Tulang Bawang, Dutametro.com — Proyek Rehabilitasi Rumah Dinas Ketua DPRD Tulang Bawang senilai Rp2,2 miliar yang dikerjakan CV Aurora Abadi diduga kuat bermasalah. Sejumlah temuan mengarah pada dugaan pelanggaran spesifikasi pekerjaan, personel fiktif, hingga lemahnya fungsi pengawasan oleh konsultan.
Hasil investigasi Media mengungkap bahwa personel manajerial, petugas K3, peralatan utama seperti concrete mixer, genset, serta direksikeet diduga tidak ada di lapangan, meski seluruh item tersebut tercantum sebagai persyaratan dalam dokumen kontrak.
Agung, konsultan pengawas dari CV Viandra Wasthu Bhumi, membenarkan bahwa pelaksana proyek dan petugas K3 yang memiliki SKA/SKT tidak berada di lokasi pekerjaan.
“Kalau yang punya SKT dan SKA memang tidak hadir. Tapi ada Sopian, orang kepercayaan perusahaan. Semua urusan lapangan diberikan ke dia,” ujarnya, Rabu (15/10/2025).
Agung mengklaim pihaknya sudah bekerja sesuai prosedur, termasuk menegur pekerja yang tidak menggunakan alat pelindung diri.
Temuan lain yang cukup fatal adalah tidak digunakannya concrete mixer, padahal alat tersebut merupakan peralatan utama untuk menghasilkan beton sesuai standar mutu.
Menurut Agung, pihaknya sudah berkali-kali memberikan teguran resmi.
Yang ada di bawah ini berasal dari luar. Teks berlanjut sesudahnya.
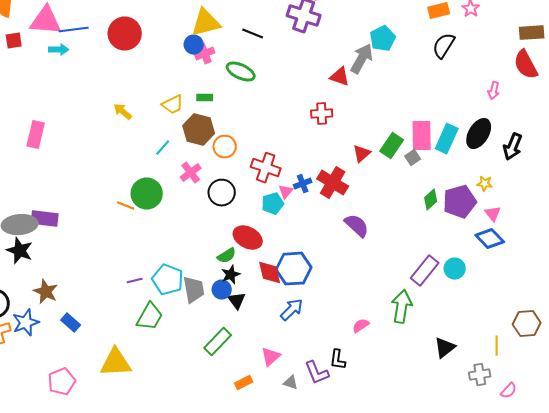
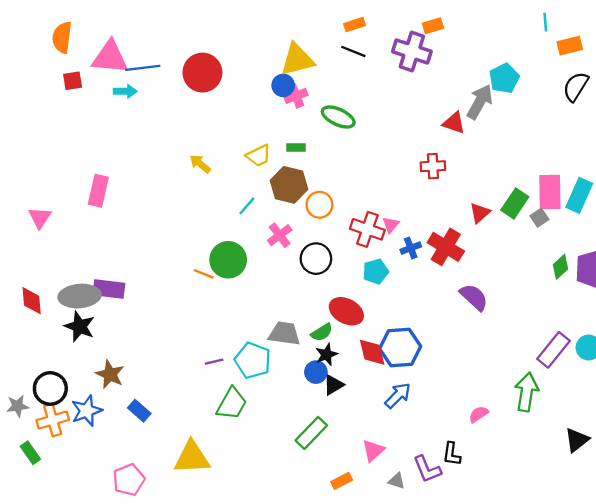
black line: (253, 34) -> (353, 51), moved
pink triangle: (286, 192) -> (391, 225), moved
gray trapezoid: (194, 290) -> (284, 333), moved, turned -72
black triangle: (237, 301) -> (333, 385), turned 36

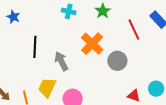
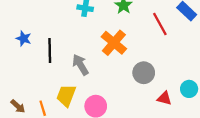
blue star: (13, 17) -> (24, 39), moved
gray circle: (117, 61) -> (144, 73), moved

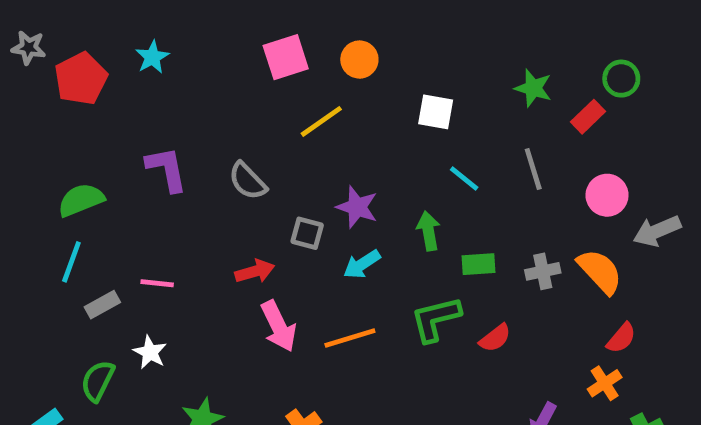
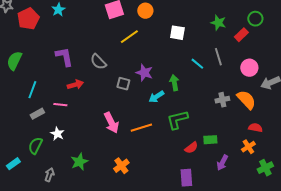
cyan line: (464, 179) -> (197, 64), moved
green semicircle: (81, 200) -> (14, 61), moved, turned -42
cyan line: (71, 262) -> (32, 90), moved
cyan arrow: (362, 264) -> (156, 97), moved
green rectangle: (478, 264) -> (210, 140), moved
red arrow: (255, 271) -> (75, 85), moved
red semicircle: (495, 338) -> (191, 148), moved
red semicircle: (621, 338) -> (255, 128), turned -120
“Kami sudah surati perusahaan supaya concrete mixer dihadirkan. Tapi tidak ada respons. Mereka tetap melakukan pengecoran di beberapa titik tanpa alat itu,” ungkapnya.
Genset yang seharusnya menjadi kebutuhan dasar proyek juga tidak ditemukan. Kontraktor disebut memilih menggunakan aliran listrik bangunan lama.
Sementara keberadaan direksikeet, yang wajib ada sebagai kantor lapangan untuk administrasi, koordinasi, dan pengawasan proyek, juga tidak tampak di lokasi.
“Untuk direksikeet, mereka pakai ruangan seadanya. Katanya nanti dibangun setelah ruangan direhab,” tambah Agung.
Minimnya pengawasan dituding menjadi penyebab sejumlah pekerjaan tidak sesuai spesifikasi. Beton yang seharusnya dicampur menggunakan concrete mixer justru dilakukan secara manual.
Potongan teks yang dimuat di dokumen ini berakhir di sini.